Rails in 2017, For Reals?
April 12, 2017
Based on all our talk about Elm and Elixir recently, you may be wondering if we’ve kicked Ruby and Rails to the curb. Absolutely not!
We continue to use Rails every day for the same reasons we created our first Rails app 13 years ago and taught our first Rails course 12 years ago. When it comes to Rails, all the batteries are included. Out of the box, it just works. Any 5-year old will tell you that’s a huge selling point. Crack it open and start building an application that matters. It doesn’t force us to start by making arbitrary decisions about external libraries and tooling. That’s a recipe for procrastination. We want to make real progress.

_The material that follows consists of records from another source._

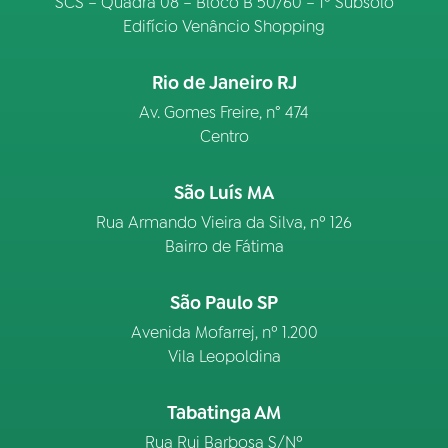
SCS – Quadra 08 – Bloco B 50/60 – 1º Subsolo
Edifício Venâncio Shopping
Rio de Janeiro RJ
Av. Gomes Freire, n° 474
Centro
São Luís MA
Rua Armando Vieira da Silva, nº 126
Bairro de Fátima
São Paulo SP
Avenida Mofarrej, nº 1.200
Vila Leopoldina
Tabatinga AM
Rua Rui Barbosa S/Nº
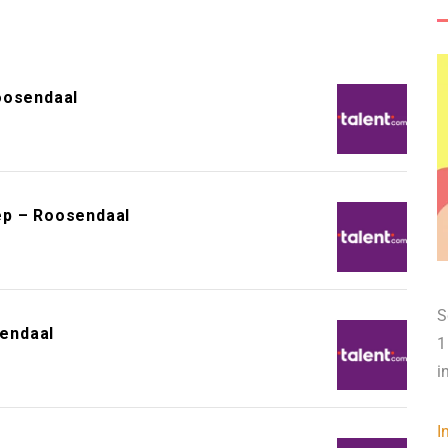
oosendaal
ep – Roosendaal
S
endaal
1
i
I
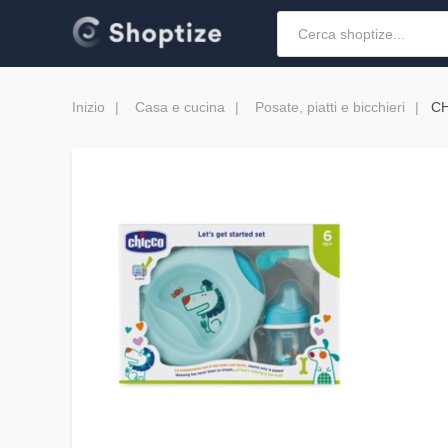
Inizio
Casa e cucina
Posate, piatti e bicchieri
CH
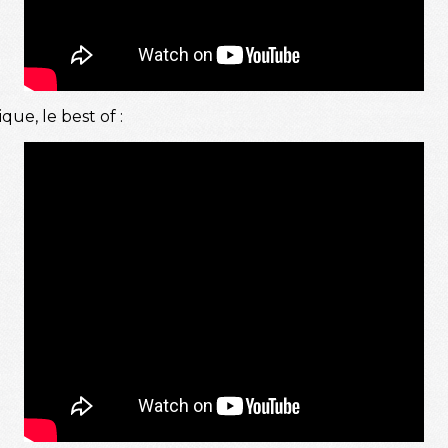
ue, le best of :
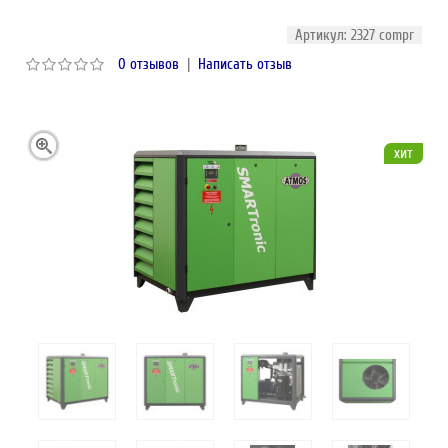
Артикул: 2327 compr
0 отзывов
|
Написать отзыв
хит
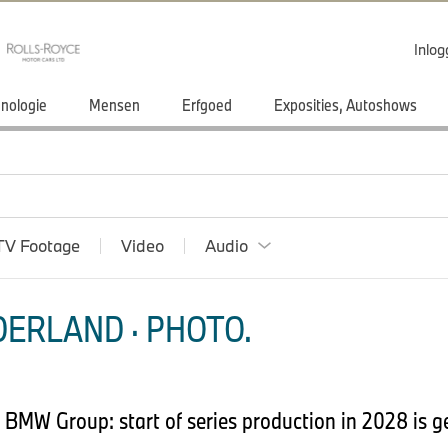
Inlo
nologie
Mensen
Erfgoed
Exposities, Autoshows
TV Footage
Video
Audio
ERLAND · PHOTO.
BMW Group: start of series production in 2028 is ge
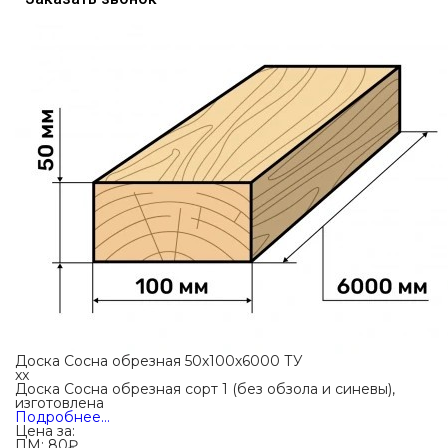
Доска Сосна обрезная 50х100х6000 ТУ
xx
Доска Сосна обрезная сорт 1 (без обзола и синевы),
изготовлена
Подробнее…
Цена за:
ПМ:
80
₽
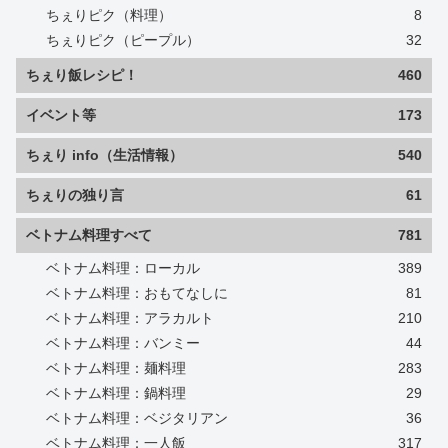
ちぇりピク（料理）
8
ちぇりピク（ピープル）
32
ちぇり飯レシピ！
460
イベント等
173
ちぇり info（生活情報）
540
ちぇりの独り言
61
ベトナム料理すべて
781
ベトナム料理：ローカル
389
ベトナム料理：おもてなしに
81
ベトナム料理：アラカルト
210
ベトナム料理：バンミー
44
ベトナム料理：麺料理
283
ベトナム料理：鍋料理
29
ベトナム料理：ベジタリアン
36
ベトナム料理：一人飯
317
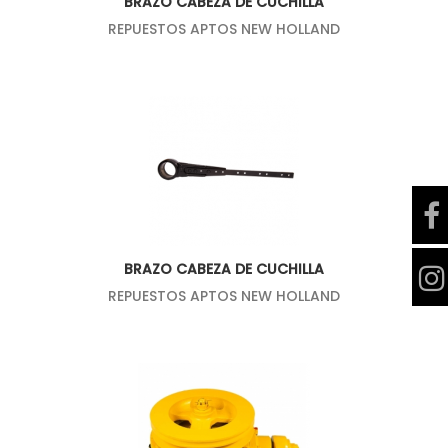
BRAZO CABEZA DE CUCHILLA
REPUESTOS APTOS NEW HOLLAND
BRAZO CABEZA DE CUCHILLA
REPUESTOS APTOS NEW HOLLAND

Now, perhaps more than ever, we appreciate software that’s designed with intelligent defaults and sensible conventions. And you might think that after more than a decade this would be the norm. Surely any modern web development framework would deliver a similar out-of-the-box experience, right? And yet that doesn’t seem to be the case.
Rails continues to set a high bar in terms of fulfilling the promise of an integrated, full-stack framework. Equally impressive after all these years, Rails is still being actively developed and improved while holding true to the same core principles that guided its creation.
We will always look for the right tool for the job, and while Rails is no longer the media darling it once was, in many cases it’s still our go-to web development framework. So although we come at this from a different perspective than Rails’ creator David Heinemeier Hansson, we’re both bullish on Rails in 2017 and beyond.